__ABOUT THIS TASK__
Any picture in the entries is to be skipped, while everything else is transcribed word for word.
----- DATA TO EXAMINE -----
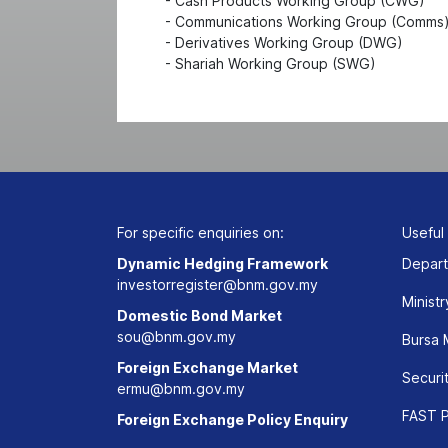
- Cash Products Working Group (CWG)
- Communications Working Group (Comms
- Derivatives Working Group (DWG)
- Shariah Working Group (SWG)
For specific enquiries on:
Useful
Dynamic Hedging Framework
Depart
investorregister@bnm.gov.my
Ministr
Domestic Bond Market
sou@bnm.gov.my
Bursa 
Foreign Exchange Market
Securi
ermu@bnm.gov.my
FAST P
Foreign Exchange Policy Enquiry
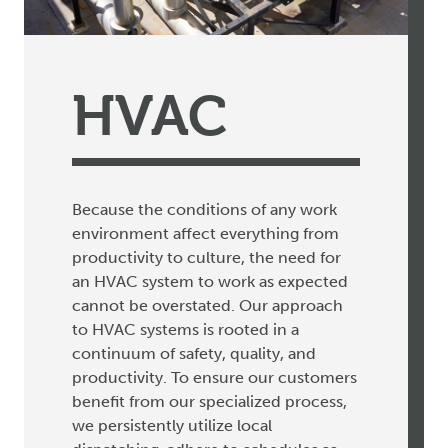
HVAC
Because the conditions of any work
environment affect everything from
productivity to culture, the need for
an HVAC system to work as expected
cannot be overstated. Our approach
to HVAC systems is rooted in a
continuum of safety, quality, and
productivity. To ensure our customers
benefit from our specialized process,
we persistently utilize local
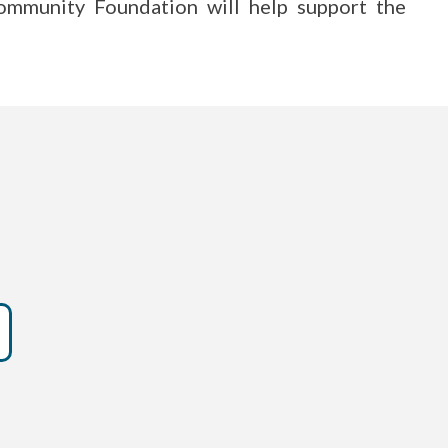
mmunity Foundation will help support the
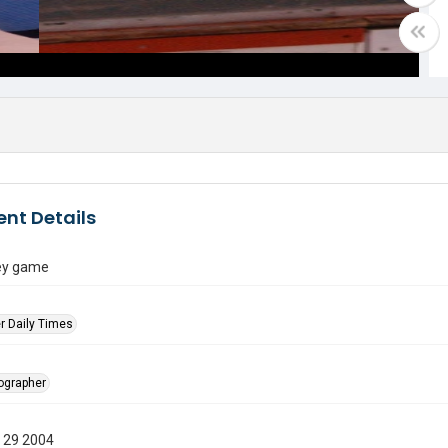
nt Details
ey game
r Daily Times
tographer
 29 2004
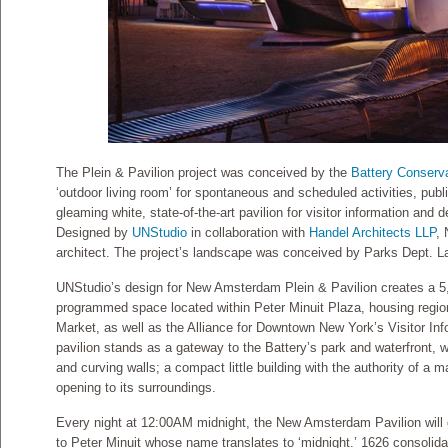
The Plein & Pavilion project was conceived by the
Battery Conserv
‘outdoor living room’ for spontaneous and scheduled activities, pub
gleaming white, state-of-the-art pavilion for visitor information and 
Designed by
UNStudio
in collaboration with
Handel Architects LLP
,
architect. The project’s landscape was conceived by Parks Dept. L
UNStudio’s design for New Amsterdam Plein & Pavilion creates a 5,
programmed space located within Peter Minuit Plaza, housing regio
Market, as well as the Alliance for Downtown New York’s Visitor Inf
pavilion stands as a gateway to the Battery’s park and waterfront, w
and curving walls; a compact little building with the authority of a 
opening to its surroundings.
Every night at 12:00AM midnight, the New Amsterdam Pavilion will gl
to Peter Minuit whose name translates to ‘midnight.’ 1626 consolidat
-----
__SOLVED EXERCISE__
- Cash Products Working Group (CWG)
- Communications Working Group (Comms
- Derivatives Working Group (DWG)
- Shariah Working Group (SWG)
For specific enquiries on:
Useful
Dynamic Hedging Framework
Depart
investorregister@bnm.gov.my
Ministr
Domestic Bond Market
sou@bnm.gov.my
Bursa 
Foreign Exchange Market
Securi
ermu@bnm.gov.my
FAST P
Foreign Exchange Policy Enquiry
HVAC
Because the conditions of any work
environment affect everything from
productivity to culture, the need for
an HVAC system to work as expected
cannot be overstated. Our approach
to HVAC systems is rooted in a
continuum of safety, quality, and
productivity. To ensure our customers
benefit from our specialized process,
we persistently utilize local
mmunity Foundation will help support the
nt Details
ey game
r Daily Times
tographer
 29 2004
The Plein & Pavilion project was conceived by the
Battery Conserv
‘outdoor living room’ for spontaneous and scheduled activities, pub
gleaming white, state-of-the-art pavilion for visitor information and 
Designed by
UNStudio
in collaboration with
Handel Architects LLP
,
architect. The project’s landscape was conceived by Parks Dept. L
UNStudio’s design for New Amsterdam Plein & Pavilion creates a 5,
programmed space located within Peter Minuit Plaza, housing regio
Market, as well as the Alliance for Downtown New York’s Visitor Inf
pavilion stands as a gateway to the Battery’s park and waterfront, w
and curving walls; a compact little building with the authority of a 
opening to its surroundings.
Every night at 12:00AM midnight, the New Amsterdam Pavilion will gl
to Peter Minuit whose name translates to ‘midnight.’ 1626 consolidat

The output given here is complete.